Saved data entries
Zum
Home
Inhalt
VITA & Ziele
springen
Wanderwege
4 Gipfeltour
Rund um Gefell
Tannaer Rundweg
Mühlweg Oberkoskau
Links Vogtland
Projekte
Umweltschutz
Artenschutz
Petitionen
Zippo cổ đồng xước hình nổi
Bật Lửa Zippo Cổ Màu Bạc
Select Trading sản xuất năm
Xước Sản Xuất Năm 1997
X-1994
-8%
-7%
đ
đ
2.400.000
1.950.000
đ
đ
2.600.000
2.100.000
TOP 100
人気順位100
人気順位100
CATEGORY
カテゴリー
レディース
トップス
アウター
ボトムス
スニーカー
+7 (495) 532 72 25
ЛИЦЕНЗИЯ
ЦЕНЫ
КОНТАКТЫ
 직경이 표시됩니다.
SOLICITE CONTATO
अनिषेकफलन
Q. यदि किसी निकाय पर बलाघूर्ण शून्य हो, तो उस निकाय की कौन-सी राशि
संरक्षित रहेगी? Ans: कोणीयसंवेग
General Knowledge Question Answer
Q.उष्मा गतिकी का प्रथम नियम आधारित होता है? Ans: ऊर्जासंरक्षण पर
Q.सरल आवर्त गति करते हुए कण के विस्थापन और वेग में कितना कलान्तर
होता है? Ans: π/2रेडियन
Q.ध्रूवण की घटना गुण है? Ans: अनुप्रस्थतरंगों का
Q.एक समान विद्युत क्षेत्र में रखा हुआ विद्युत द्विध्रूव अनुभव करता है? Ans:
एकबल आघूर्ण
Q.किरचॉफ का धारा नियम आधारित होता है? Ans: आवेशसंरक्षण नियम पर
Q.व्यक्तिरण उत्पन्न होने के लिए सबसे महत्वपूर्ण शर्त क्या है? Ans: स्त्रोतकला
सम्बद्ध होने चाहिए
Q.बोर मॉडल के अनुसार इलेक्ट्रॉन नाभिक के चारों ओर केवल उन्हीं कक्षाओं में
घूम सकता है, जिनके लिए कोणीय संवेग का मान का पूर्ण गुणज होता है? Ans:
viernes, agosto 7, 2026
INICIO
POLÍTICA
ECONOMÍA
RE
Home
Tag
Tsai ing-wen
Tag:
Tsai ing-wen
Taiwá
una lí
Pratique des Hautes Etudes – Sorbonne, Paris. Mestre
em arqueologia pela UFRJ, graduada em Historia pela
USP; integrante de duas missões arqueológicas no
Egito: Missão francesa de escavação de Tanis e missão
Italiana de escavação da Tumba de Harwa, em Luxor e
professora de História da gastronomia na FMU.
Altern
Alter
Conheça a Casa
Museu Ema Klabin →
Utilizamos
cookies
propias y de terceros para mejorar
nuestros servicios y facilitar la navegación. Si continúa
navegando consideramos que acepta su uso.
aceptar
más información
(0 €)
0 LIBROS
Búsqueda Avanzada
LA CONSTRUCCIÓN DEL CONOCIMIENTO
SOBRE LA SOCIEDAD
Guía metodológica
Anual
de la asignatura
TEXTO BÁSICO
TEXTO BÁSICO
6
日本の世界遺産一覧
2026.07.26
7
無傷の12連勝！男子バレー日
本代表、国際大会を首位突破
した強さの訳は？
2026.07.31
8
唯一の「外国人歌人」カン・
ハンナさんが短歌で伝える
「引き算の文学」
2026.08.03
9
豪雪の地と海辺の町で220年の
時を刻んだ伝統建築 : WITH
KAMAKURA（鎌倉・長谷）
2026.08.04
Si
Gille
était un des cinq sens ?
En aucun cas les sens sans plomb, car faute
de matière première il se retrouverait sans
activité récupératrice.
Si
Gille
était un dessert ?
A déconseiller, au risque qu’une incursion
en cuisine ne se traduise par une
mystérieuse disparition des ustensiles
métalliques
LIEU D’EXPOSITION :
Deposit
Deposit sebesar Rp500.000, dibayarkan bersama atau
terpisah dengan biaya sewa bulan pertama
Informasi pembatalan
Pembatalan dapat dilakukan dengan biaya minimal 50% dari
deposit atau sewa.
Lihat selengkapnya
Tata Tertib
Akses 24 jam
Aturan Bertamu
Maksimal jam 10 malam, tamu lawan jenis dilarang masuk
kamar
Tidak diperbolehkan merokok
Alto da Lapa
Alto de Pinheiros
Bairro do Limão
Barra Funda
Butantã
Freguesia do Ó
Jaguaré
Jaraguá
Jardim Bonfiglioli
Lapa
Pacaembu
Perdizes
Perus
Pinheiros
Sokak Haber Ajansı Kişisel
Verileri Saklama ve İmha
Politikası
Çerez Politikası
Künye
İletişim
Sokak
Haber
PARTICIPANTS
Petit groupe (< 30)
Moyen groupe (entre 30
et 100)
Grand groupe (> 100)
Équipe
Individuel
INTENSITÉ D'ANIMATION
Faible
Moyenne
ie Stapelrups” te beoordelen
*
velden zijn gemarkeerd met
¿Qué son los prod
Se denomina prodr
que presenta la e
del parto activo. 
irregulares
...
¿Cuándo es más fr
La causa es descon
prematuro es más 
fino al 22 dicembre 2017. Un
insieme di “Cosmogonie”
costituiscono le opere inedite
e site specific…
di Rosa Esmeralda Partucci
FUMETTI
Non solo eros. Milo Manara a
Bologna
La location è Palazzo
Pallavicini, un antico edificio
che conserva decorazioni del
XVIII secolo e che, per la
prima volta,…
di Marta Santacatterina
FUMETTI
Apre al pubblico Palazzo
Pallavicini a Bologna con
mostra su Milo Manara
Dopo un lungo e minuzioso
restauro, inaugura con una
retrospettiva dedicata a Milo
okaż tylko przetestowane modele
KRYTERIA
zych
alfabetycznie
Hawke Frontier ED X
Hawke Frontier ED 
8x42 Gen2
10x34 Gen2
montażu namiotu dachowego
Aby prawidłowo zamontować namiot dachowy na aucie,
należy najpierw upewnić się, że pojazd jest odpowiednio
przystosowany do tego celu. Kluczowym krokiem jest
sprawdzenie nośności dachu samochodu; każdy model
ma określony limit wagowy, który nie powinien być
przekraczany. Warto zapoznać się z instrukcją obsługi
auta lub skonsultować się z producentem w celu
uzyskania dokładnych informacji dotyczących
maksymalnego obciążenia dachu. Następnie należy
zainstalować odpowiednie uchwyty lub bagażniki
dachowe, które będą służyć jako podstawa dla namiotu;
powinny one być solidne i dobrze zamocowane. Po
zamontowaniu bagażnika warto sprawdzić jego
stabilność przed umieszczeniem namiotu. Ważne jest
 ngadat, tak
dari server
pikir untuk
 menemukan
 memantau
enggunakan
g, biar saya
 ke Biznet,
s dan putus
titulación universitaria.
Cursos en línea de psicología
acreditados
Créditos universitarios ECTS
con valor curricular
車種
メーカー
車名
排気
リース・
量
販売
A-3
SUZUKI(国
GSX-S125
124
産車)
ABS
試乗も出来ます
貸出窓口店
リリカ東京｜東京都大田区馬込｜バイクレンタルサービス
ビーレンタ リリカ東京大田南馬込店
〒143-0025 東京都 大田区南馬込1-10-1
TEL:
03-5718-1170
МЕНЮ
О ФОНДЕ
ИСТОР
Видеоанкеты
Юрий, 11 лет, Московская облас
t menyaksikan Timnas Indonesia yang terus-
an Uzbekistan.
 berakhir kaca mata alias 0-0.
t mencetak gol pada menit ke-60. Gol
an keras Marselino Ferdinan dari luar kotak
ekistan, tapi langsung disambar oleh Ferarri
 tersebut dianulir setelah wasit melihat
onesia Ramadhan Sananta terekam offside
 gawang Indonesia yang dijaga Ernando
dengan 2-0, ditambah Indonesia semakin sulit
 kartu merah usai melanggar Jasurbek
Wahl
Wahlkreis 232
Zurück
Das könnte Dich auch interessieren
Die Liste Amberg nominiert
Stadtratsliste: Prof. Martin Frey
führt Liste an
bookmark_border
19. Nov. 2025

▶ _INSTRUCTIONS FOR THE TASK_:
Every line of the data above is to be copied out exactly.

▶ _EXPECTED OUTPUT_:
Zum
Home
Inhalt
VITA & Ziele
springen
Wanderwege
4 Gipfeltour
Rund um Gefell
Tannaer Rundweg
Mühlweg Oberkoskau
Links Vogtland
Projekte
Umweltschutz
Artenschutz
Petitionen
Zippo cổ đồng xước hình nổi
Bật Lửa Zippo Cổ Màu Bạc
Select Trading sản xuất năm
Xước Sản Xuất Năm 1997
X-1994
-8%
-7%
đ
đ
2.400.000
1.950.000
đ
đ
2.600.000
2.100.000
TOP 100
人気順位100
人気順位100
CATEGORY
カテゴリー
レディース
トップス
アウター
ボトムス
スニーカー
+7 (495) 532 72 25
ЛИЦЕНЗИЯ
ЦЕНЫ
КОНТАКТЫ
 직경이 표시됩니다.
SOLICITE CONTATO
अनिषेकफलन
Q. यदि किसी निकाय पर बलाघूर्ण शून्य हो, तो उस निकाय की कौन-सी राशि
संरक्षित रहेगी? Ans: कोणीयसंवेग
General Knowledge Question Answer
Q.उष्मा गतिकी का प्रथम नियम आधारित होता है? Ans: ऊर्जासंरक्षण पर
Q.सरल आवर्त गति करते हुए कण के विस्थापन और वेग में कितना कलान्तर
होता है? Ans: π/2रेडियन
Q.ध्रूवण की घटना गुण है? Ans: अनुप्रस्थतरंगों का
Q.एक समान विद्युत क्षेत्र में रखा हुआ विद्युत द्विध्रूव अनुभव करता है? Ans:
एकबल आघूर्ण
Q.किरचॉफ का धारा नियम आधारित होता है? Ans: आवेशसंरक्षण नियम पर
Q.व्यक्तिरण उत्पन्न होने के लिए सबसे महत्वपूर्ण शर्त क्या है? Ans: स्त्रोतकला
सम्बद्ध होने चाहिए
Q.बोर मॉडल के अनुसार इलेक्ट्रॉन नाभिक के चारों ओर केवल उन्हीं कक्षाओं में
घूम सकता है, जिनके लिए कोणीय संवेग का मान का पूर्ण गुणज होता है? Ans:
viernes, agosto 7, 2026
INICIO
POLÍTICA
ECONOMÍA
RE
Home
Tag
Tsai ing-wen
Tag:
Tsai ing-wen
Taiwá
una lí
Pratique des Hautes Etudes – Sorbonne, Paris. Mestre
em arqueologia pela UFRJ, graduada em Historia pela
USP; integrante de duas missões arqueológicas no
Egito: Missão francesa de escavação de Tanis e missão
Italiana de escavação da Tumba de Harwa, em Luxor e
professora de História da gastronomia na FMU.
Altern
Alter
Conheça a Casa
Museu Ema Klabin →
Utilizamos
cookies
propias y de terceros para mejorar
nuestros servicios y facilitar la navegación. Si continúa
navegando consideramos que acepta su uso.
aceptar
más información
(0 €)
0 LIBROS
Búsqueda Avanzada
LA CONSTRUCCIÓN DEL CONOCIMIENTO
SOBRE LA SOCIEDAD
Guía metodológica
Anual
de la asignatura
TEXTO BÁSICO
TEXTO BÁSICO
6
日本の世界遺産一覧
2026.07.26
7
無傷の12連勝！男子バレー日
本代表、国際大会を首位突破
した強さの訳は？
2026.07.31
8
唯一の「外国人歌人」カン・
ハンナさんが短歌で伝える
「引き算の文学」
2026.08.03
9
豪雪の地と海辺の町で220年の
時を刻んだ伝統建築 : WITH
KAMAKURA（鎌倉・長谷）
2026.08.04
Si
Gille
était un des cinq sens ?
En aucun cas les sens sans plomb, car faute
de matière première il se retrouverait sans
activité récupératrice.
Si
Gille
était un dessert ?
A déconseiller, au risque qu’une incursion
en cuisine ne se traduise par une
mystérieuse disparition des ustensiles
métalliques
LIEU D’EXPOSITION :
Deposit
Deposit sebesar Rp500.000, dibayarkan bersama atau
terpisah dengan biaya sewa bulan pertama
Informasi pembatalan
Pembatalan dapat dilakukan dengan biaya minimal 50% dari
deposit atau sewa.
Lihat selengkapnya
Tata Tertib
Akses 24 jam
Aturan Bertamu
Maksimal jam 10 malam, tamu lawan jenis dilarang masuk
kamar
Tidak diperbolehkan merokok
Alto da Lapa
Alto de Pinheiros
Bairro do Limão
Barra Funda
Butantã
Freguesia do Ó
Jaguaré
Jaraguá
Jardim Bonfiglioli
Lapa
Pacaembu
Perdizes
Perus
Pinheiros
Sokak Haber Ajansı Kişisel
Verileri Saklama ve İmha
Politikası
Çerez Politikası
Künye
İletişim
Sokak
Haber
PARTICIPANTS
Petit groupe (< 30)
Moyen groupe (entre 30
et 100)
Grand groupe (> 100)
Équipe
Individuel
INTENSITÉ D'ANIMATION
Faible
Moyenne
ie Stapelrups” te beoordelen
*
velden zijn gemarkeerd met
¿Qué son los prod
Se denomina prodr
que presenta la e
del parto activo. 
irregulares
...
¿Cuándo es más fr
La causa es descon
prematuro es más 
fino al 22 dicembre 2017. Un
insieme di “Cosmogonie”
costituiscono le opere inedite
e site specific…
di Rosa Esmeralda Partucci
FUMETTI
Non solo eros. Milo Manara a
Bologna
La location è Palazzo
Pallavicini, un antico edificio
che conserva decorazioni del
XVIII secolo e che, per la
prima volta,…
di Marta Santacatterina
FUMETTI
Apre al pubblico Palazzo
Pallavicini a Bologna con
mostra su Milo Manara
Dopo un lungo e minuzioso
restauro, inaugura con una
retrospettiva dedicata a Milo
okaż tylko przetestowane modele
KRYTERIA
zych
alfabetycznie
Hawke Frontier ED X
Hawke Frontier ED 
8x42 Gen2
10x34 Gen2
montażu namiotu dachowego
Aby prawidłowo zamontować namiot dachowy na aucie,
należy najpierw upewnić się, że pojazd jest odpowiednio
przystosowany do tego celu. Kluczowym krokiem jest
sprawdzenie nośności dachu samochodu; każdy model
ma określony limit wagowy, który nie powinien być
przekraczany. Warto zapoznać się z instrukcją obsługi
auta lub skonsultować się z producentem w celu
uzyskania dokładnych informacji dotyczących
maksymalnego obciążenia dachu. Następnie należy
zainstalować odpowiednie uchwyty lub bagażniki
dachowe, które będą służyć jako podstawa dla namiotu;
powinny one być solidne i dobrze zamocowane. Po
zamontowaniu bagażnika warto sprawdzić jego
stabilność przed umieszczeniem namiotu. Ważne jest
 ngadat, tak
dari server
pikir untuk
 menemukan
 memantau
enggunakan
g, biar saya
 ke Biznet,
s dan putus
titulación universitaria.
Cursos en línea de psicología
acreditados
Créditos universitarios ECTS
con valor curricular
車種
メーカー
車名
排気
リース・
量
販売
A-3
SUZUKI(国
GSX-S125
124
産車)
ABS
試乗も出来ます
貸出窓口店
リリカ東京｜東京都大田区馬込｜バイクレンタルサービス
ビーレンタ リリカ東京大田南馬込店
〒143-0025 東京都 大田区南馬込1-10-1
TEL:
03-5718-1170
МЕНЮ
О ФОНДЕ
ИСТОР
Видеоанкеты
Юрий, 11 лет, Московская облас
t menyaksikan Timnas Indonesia yang terus-
an Uzbekistan.
 berakhir kaca mata alias 0-0.
t mencetak gol pada menit ke-60. Gol
an keras Marselino Ferdinan dari luar kotak
ekistan, tapi langsung disambar oleh Ferarri
 tersebut dianulir setelah wasit melihat
onesia Ramadhan Sananta terekam offside
 gawang Indonesia yang dijaga Ernando
dengan 2-0, ditambah Indonesia semakin sulit
 kartu merah usai melanggar Jasurbek
Wahl
Wahlkreis 232
Zurück
Das könnte Dich auch interessieren
Die Liste Amberg nominiert
Stadtratsliste: Prof. Martin Frey
führt Liste an
bookmark_border
19. Nov. 2025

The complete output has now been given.